DATA SHOWN:
☆ ☆ ☆ ☆ ☆

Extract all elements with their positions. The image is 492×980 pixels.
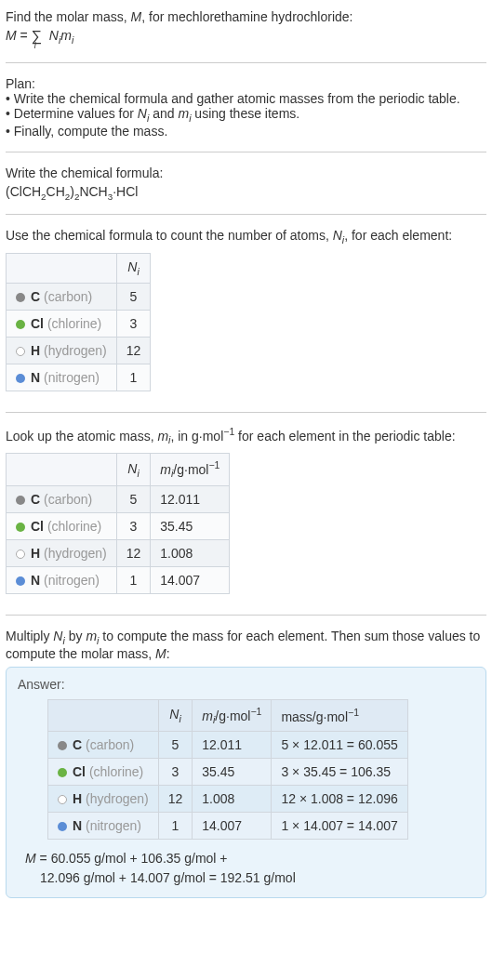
intro-var-M: M — [131, 9, 142, 24]
ni-cell: 3 — [116, 310, 151, 337]
element-name: (chlorine) — [47, 316, 101, 331]
table-row: N (nitrogen)1 — [7, 364, 151, 391]
element-symbol: C — [31, 289, 40, 304]
element-cell: Cl (chlorine) — [7, 310, 117, 337]
divider — [6, 412, 486, 413]
element-dot-icon — [16, 374, 25, 383]
element-dot-icon — [16, 347, 25, 356]
answer-table: Ni mi/g·mol−1 mass/g·mol−1 C (carbon)512… — [47, 699, 408, 840]
element-symbol: N — [31, 573, 40, 588]
element-name: (nitrogen) — [44, 370, 100, 385]
element-name: (chlorine) — [89, 764, 143, 779]
table-header-Ni: Ni — [116, 454, 151, 485]
mass-intro: Look up the atomic mass, mi, in g·mol−1 … — [6, 426, 486, 445]
mi-cell: 12.011 — [151, 485, 230, 512]
formula-mi: m — [60, 28, 72, 43]
element-dot-icon — [16, 320, 25, 329]
table-header-Ni: Ni — [116, 254, 151, 284]
element-cell: Cl (chlorine) — [7, 512, 117, 539]
formula-M: M — [6, 28, 17, 43]
element-symbol: H — [31, 546, 40, 561]
mass-table: Ni mi/g·mol−1 C (carbon)512.011Cl (chlor… — [6, 453, 230, 593]
chemical-formula-section: Write the chemical formula: (ClCH2CH2)2N… — [6, 160, 486, 207]
mass-lookup-section: Look up the atomic mass, mi, in g·mol−1 … — [6, 420, 486, 607]
mass-cell: 12 × 1.008 = 12.096 — [272, 786, 407, 813]
table-header-mi: mi/g·mol−1 — [151, 454, 230, 485]
plan-title: Plan: — [6, 76, 486, 91]
formula-Ni: N — [49, 28, 59, 43]
table-header-empty — [48, 699, 159, 731]
table-header-empty — [7, 454, 117, 485]
mass-cell: 5 × 12.011 = 60.055 — [272, 732, 407, 759]
element-symbol: Cl — [31, 519, 44, 534]
table-row: Cl (chlorine)3 — [7, 310, 151, 337]
answer-content: Ni mi/g·mol−1 mass/g·mol−1 C (carbon)512… — [18, 699, 474, 888]
ni-cell: 1 — [116, 364, 151, 391]
table-row: C (carbon)5 — [7, 283, 151, 310]
ni-cell: 12 — [158, 786, 193, 813]
divider — [6, 152, 486, 152]
element-dot-icon — [16, 293, 25, 302]
answer-label: Answer: — [18, 677, 474, 692]
count-intro: Use the chemical formula to count the nu… — [6, 228, 486, 245]
final-equation: M = 60.055 g/mol + 106.35 g/mol + 12.096… — [25, 849, 474, 888]
ni-cell: 12 — [116, 337, 151, 364]
molar-mass-formula: M = ∑ i Nimi — [6, 28, 486, 46]
intro-text-pre: Find the molar mass, — [6, 9, 131, 24]
element-symbol: H — [73, 791, 82, 806]
element-cell: Cl (chlorine) — [48, 759, 159, 786]
divider — [6, 214, 486, 215]
sigma-icon: ∑ i — [32, 28, 42, 45]
element-name: (hydrogen) — [44, 546, 107, 561]
chem-formula: (ClCH2CH2)2NCH3·HCl — [6, 184, 486, 202]
mi-cell: 1.008 — [151, 539, 230, 566]
table-row: N (nitrogen)114.0071 × 14.007 = 14.007 — [48, 813, 408, 840]
intro-section: Find the molar mass, M, for mechloretham… — [6, 4, 486, 55]
table-row: H (hydrogen)12 — [7, 337, 151, 364]
ni-cell: 5 — [158, 732, 193, 759]
element-dot-icon — [16, 496, 25, 505]
mi-cell: 1.008 — [193, 786, 272, 813]
element-name: (carbon) — [44, 289, 92, 304]
element-dot-icon — [58, 768, 67, 777]
table-row: Cl (chlorine)335.45 — [7, 512, 230, 539]
mi-cell: 35.45 — [193, 759, 272, 786]
plan-section: Plan: Write the chemical formula and gat… — [6, 71, 486, 144]
table-header-row: Ni mi/g·mol−1 — [7, 454, 230, 485]
element-symbol: N — [31, 370, 40, 385]
element-symbol: N — [73, 818, 82, 833]
table-header-mi: mi/g·mol−1 — [193, 699, 272, 731]
element-name: (carbon) — [44, 492, 92, 507]
mi-cell: 35.45 — [151, 512, 230, 539]
formula-mi-sub: i — [72, 34, 73, 46]
table-row: H (hydrogen)121.00812 × 1.008 = 12.096 — [48, 786, 408, 813]
final-eq-line1: M = 60.055 g/mol + 106.35 g/mol + — [25, 849, 474, 868]
table-header-row: Ni mi/g·mol−1 mass/g·mol−1 — [48, 699, 408, 731]
plan-list: Write the chemical formula and gather at… — [6, 91, 486, 139]
compute-intro: Multiply Ni by mi to compute the mass fo… — [6, 629, 486, 661]
element-symbol: H — [31, 343, 40, 358]
table-header-mass: mass/g·mol−1 — [272, 699, 407, 731]
mi-cell: 14.007 — [151, 566, 230, 593]
plan-item: Write the chemical formula and gather at… — [6, 91, 486, 106]
mi-cell: 14.007 — [193, 813, 272, 840]
chem-formula-title: Write the chemical formula: — [6, 166, 486, 180]
mass-cell: 1 × 14.007 = 14.007 — [272, 813, 407, 840]
element-symbol: Cl — [31, 316, 44, 331]
table-row: Cl (chlorine)335.453 × 35.45 = 106.35 — [48, 759, 408, 786]
element-name: (nitrogen) — [86, 818, 141, 833]
table-header-Ni: Ni — [158, 699, 193, 731]
table-row: C (carbon)512.0115 × 12.011 = 60.055 — [48, 732, 408, 759]
count-atoms-section: Use the chemical formula to count the nu… — [6, 222, 486, 404]
element-name: (chlorine) — [47, 519, 101, 534]
intro-line: Find the molar mass, M, for mechloretham… — [6, 9, 486, 24]
ni-cell: 5 — [116, 485, 151, 512]
divider — [6, 615, 486, 616]
table-row: H (hydrogen)121.008 — [7, 539, 230, 566]
element-dot-icon — [58, 795, 67, 804]
table-row: C (carbon)512.011 — [7, 485, 230, 512]
element-symbol: C — [73, 737, 82, 752]
element-name: (carbon) — [86, 737, 134, 752]
element-dot-icon — [16, 523, 25, 532]
element-dot-icon — [58, 741, 67, 750]
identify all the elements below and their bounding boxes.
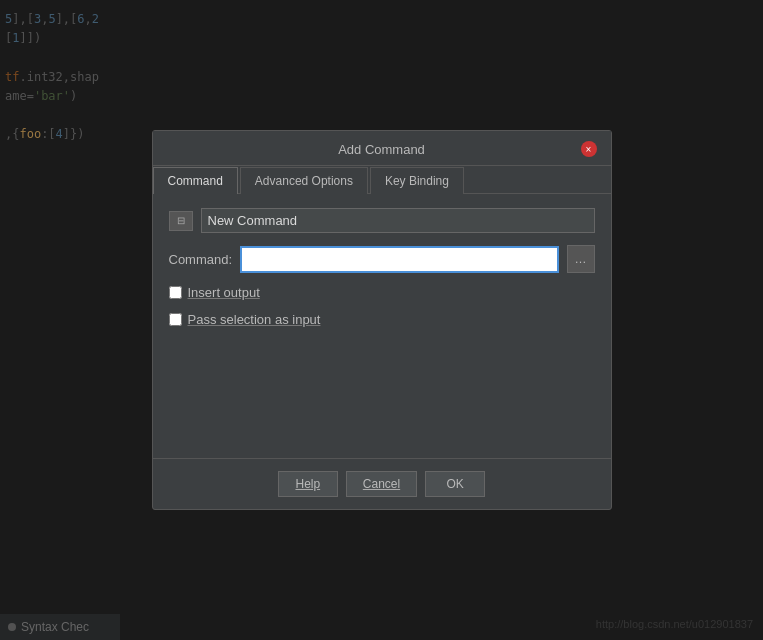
cancel-button[interactable]: Cancel — [346, 471, 417, 497]
tab-command[interactable]: Command — [153, 167, 238, 194]
command-row: Command: … — [169, 245, 595, 273]
close-button[interactable]: × — [581, 141, 597, 157]
name-row: ⊟ — [169, 208, 595, 233]
insert-output-checkbox[interactable] — [169, 286, 182, 299]
add-command-dialog: Add Command × Command Advanced Options K… — [152, 130, 612, 510]
command-label: Command: — [169, 252, 233, 267]
dialog-footer: Help Cancel OK — [153, 458, 611, 509]
tab-key-binding[interactable]: Key Binding — [370, 167, 464, 194]
ok-button[interactable]: OK — [425, 471, 485, 497]
pass-selection-label: Pass selection as input — [188, 312, 321, 327]
name-icon: ⊟ — [169, 211, 193, 231]
body-spacer — [169, 339, 595, 444]
dialog-overlay: Add Command × Command Advanced Options K… — [0, 0, 763, 640]
insert-output-checkbox-row[interactable]: Insert output — [169, 285, 595, 300]
browse-icon: … — [575, 252, 587, 266]
command-name-input[interactable] — [201, 208, 595, 233]
pass-selection-checkbox-row[interactable]: Pass selection as input — [169, 312, 595, 327]
pass-selection-checkbox[interactable] — [169, 313, 182, 326]
tab-advanced-options[interactable]: Advanced Options — [240, 167, 368, 194]
tab-bar: Command Advanced Options Key Binding — [153, 166, 611, 194]
dialog-titlebar: Add Command × — [153, 131, 611, 166]
dialog-body: ⊟ Command: … Insert output — [153, 194, 611, 458]
command-input[interactable] — [240, 246, 558, 273]
dialog-title: Add Command — [183, 142, 581, 165]
insert-output-label: Insert output — [188, 285, 260, 300]
name-icon-symbol: ⊟ — [177, 215, 185, 226]
help-button[interactable]: Help — [278, 471, 338, 497]
browse-button[interactable]: … — [567, 245, 595, 273]
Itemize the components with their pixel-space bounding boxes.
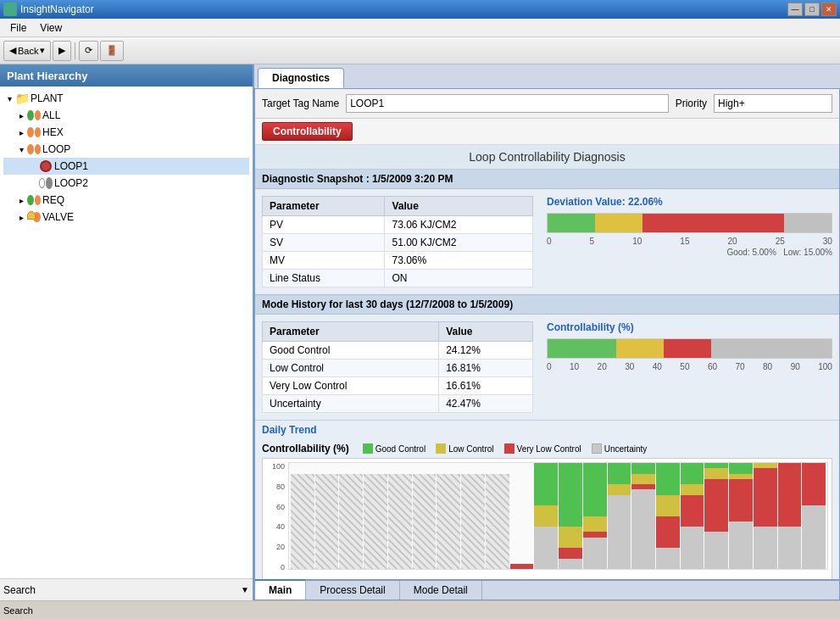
mode-body: Parameter Value Good Control 24.12% Low … (255, 315, 839, 420)
bar-segment (631, 474, 655, 485)
menu-view[interactable]: View (33, 20, 69, 36)
bar-group (291, 463, 314, 569)
folder-icon-plant: 📁 (15, 92, 29, 105)
bar-hatch (339, 474, 363, 570)
gauge-yellow (595, 214, 643, 232)
exit-button[interactable]: 🚪 (100, 41, 124, 61)
bar-segment (729, 479, 753, 521)
param-table: Parameter Value PV 73.06 KJ/CM2 SV (262, 196, 533, 287)
menu-file[interactable]: File (3, 20, 33, 36)
bar-group (461, 463, 485, 569)
node-icon-valve (27, 210, 41, 224)
bar-segment (656, 463, 680, 495)
bar-segment (802, 505, 826, 569)
param-value-pv: 73.06 KJ/CM2 (385, 216, 533, 234)
tree-label-req: REQ (42, 194, 64, 206)
tree-item-all[interactable]: ▸ ALL (3, 107, 249, 124)
legend-dot-unc (592, 443, 602, 454)
mode-value-good: 24.12% (439, 342, 533, 360)
bar-hatch (486, 474, 509, 570)
ctrl-gauge-red (664, 339, 711, 358)
diag-title: Loop Controllability Diagnosis (255, 145, 839, 170)
controllability-button[interactable]: Controllability (262, 122, 353, 141)
ctrl-gauge-section: Controllability (%) 01020304050607080901… (547, 321, 832, 413)
legend-dot-low (436, 443, 446, 454)
forward-button[interactable]: ▶ (53, 41, 71, 61)
tree-label-hex: HEX (42, 126, 64, 138)
chart-container: Controllability (%) Good Control Low Con… (255, 439, 839, 579)
bar-group (656, 463, 680, 569)
minimize-button[interactable]: — (787, 3, 803, 16)
tree-container: ▾ 📁 PLANT ▸ ALL ▸ HEX (0, 86, 253, 578)
toggle-valve[interactable]: ▸ (15, 213, 27, 222)
param-value-sv: 51.00 KJ/CM2 (385, 234, 533, 252)
tab-mode-detail[interactable]: Mode Detail (400, 581, 482, 599)
bar-segment (802, 463, 826, 505)
trend-header: Daily Trend (255, 420, 839, 439)
bottom-search: Search ▼ (0, 578, 253, 600)
snapshot-body: Parameter Value PV 73.06 KJ/CM2 SV (255, 189, 839, 294)
bar-group (754, 463, 777, 569)
bar-group (559, 463, 582, 569)
target-tag-input[interactable] (346, 94, 668, 113)
tree-item-req[interactable]: ▸ REQ (3, 192, 249, 209)
col-parameter: Parameter (263, 197, 385, 216)
bar-group (608, 463, 631, 569)
tree-item-plant[interactable]: ▾ 📁 PLANT (3, 90, 249, 107)
toggle-loop[interactable]: ▾ (15, 145, 27, 154)
tab-diagnostics[interactable]: Diagnostics (258, 68, 344, 88)
bar-segment (534, 527, 558, 569)
toggle-all[interactable]: ▸ (15, 111, 27, 120)
refresh-button[interactable]: ⟳ (79, 41, 98, 61)
tree-item-loop2[interactable]: LOOP2 (3, 175, 249, 192)
bar-segment (559, 527, 582, 548)
toolbar-separator-1 (75, 42, 75, 59)
bar-segment (656, 495, 680, 516)
tree-item-loop[interactable]: ▾ LOOP (3, 141, 249, 158)
mode-param-low: Low Control (263, 360, 439, 377)
tree-label-loop1: LOOP1 (54, 160, 88, 172)
snapshot-header: Diagnostic Snapshot : 1/5/2009 3:20 PM (255, 170, 839, 189)
tree-item-valve[interactable]: ▸ VALVE (3, 209, 249, 226)
left-panel: Plant Hierarchy ▾ 📁 PLANT ▸ ALL ▸ (0, 64, 254, 600)
priority-input[interactable] (714, 94, 832, 113)
bar-group (486, 463, 509, 569)
bar-segment (681, 495, 704, 527)
search-dropdown-icon[interactable]: ▼ (241, 585, 249, 594)
bar-segment (778, 527, 802, 569)
bar-group (437, 463, 460, 569)
toggle-hex[interactable]: ▸ (15, 128, 27, 137)
legend-unc: Uncertainty (592, 443, 648, 454)
close-button[interactable]: ✕ (821, 3, 837, 16)
mode-param-unc: Uncertainty (263, 395, 439, 413)
bar-hatch (291, 474, 314, 570)
node-icon-all (27, 109, 41, 122)
bar-segment (631, 489, 655, 569)
bar-group (778, 463, 802, 569)
bar-segment (754, 527, 777, 569)
mode-header: Mode History for last 30 days (12/7/2008… (255, 294, 839, 315)
bar-segment (608, 495, 631, 570)
window-controls: — □ ✕ (787, 3, 837, 16)
tab-process-detail[interactable]: Process Detail (306, 581, 399, 599)
back-button[interactable]: ◀ Back ▾ (3, 41, 51, 61)
param-name-sv: SV (263, 234, 385, 252)
toggle-req[interactable]: ▸ (15, 196, 27, 205)
toggle-loop2 (27, 179, 39, 188)
tab-main[interactable]: Main (255, 579, 306, 599)
bar-segment (534, 463, 558, 505)
ctrl-gauge (547, 338, 832, 359)
bar-segment (681, 484, 704, 495)
maximize-button[interactable]: □ (804, 3, 820, 16)
bar-segment (608, 463, 631, 484)
bar-group (534, 463, 558, 569)
bar-segment (583, 516, 607, 533)
node-icon-loop2 (39, 176, 53, 190)
tree-item-loop1[interactable]: LOOP1 (3, 158, 249, 175)
bottom-tabs: Main Process Detail Mode Detail (255, 579, 839, 599)
tree-item-hex[interactable]: ▸ HEX (3, 124, 249, 141)
toggle-plant[interactable]: ▾ (3, 94, 15, 103)
tree-label-valve: VALVE (42, 211, 74, 223)
table-row: Line Status ON (263, 270, 533, 287)
param-name-ls: Line Status (263, 270, 385, 287)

☆ ☆ ☆ ☆ ☆

ABOUT THIS TASK: Every line holding the word "group" should be copied out of the records above.

EXPECTED ANSWER:
bar-group (291, 463, 314, 569)
bar-group (461, 463, 485, 569)
bar-group (656, 463, 680, 569)
bar-group (754, 463, 777, 569)
bar-group (559, 463, 582, 569)
bar-group (608, 463, 631, 569)
bar-group (486, 463, 509, 569)
bar-group (437, 463, 460, 569)
bar-group (778, 463, 802, 569)
bar-group (534, 463, 558, 569)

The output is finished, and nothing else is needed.